● TASK INSTRUCTIONS: When a line contains the string "Știrile", it counts once; give the total of such lines in the entries below and nothing else.

● DATA FOR THIS TASK:
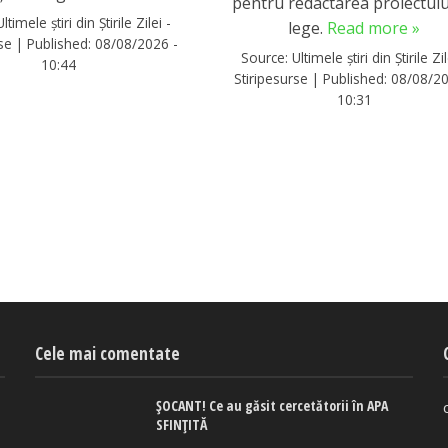
pentru redactarea proiectulu
Ultimele știri din Știrile Zilei -
lege.
Read more »
rse
|
Published:
08/08/2026 -
Source:
Ultimele știri din Știrile Zil
10:44
Stiripesurse
|
Published:
08/08/20
10:31
Cele mai comentate
ȘOCANT! Ce au găsit cercetătorii în APA
SFINȚITĂ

● ANSWER BOX: 2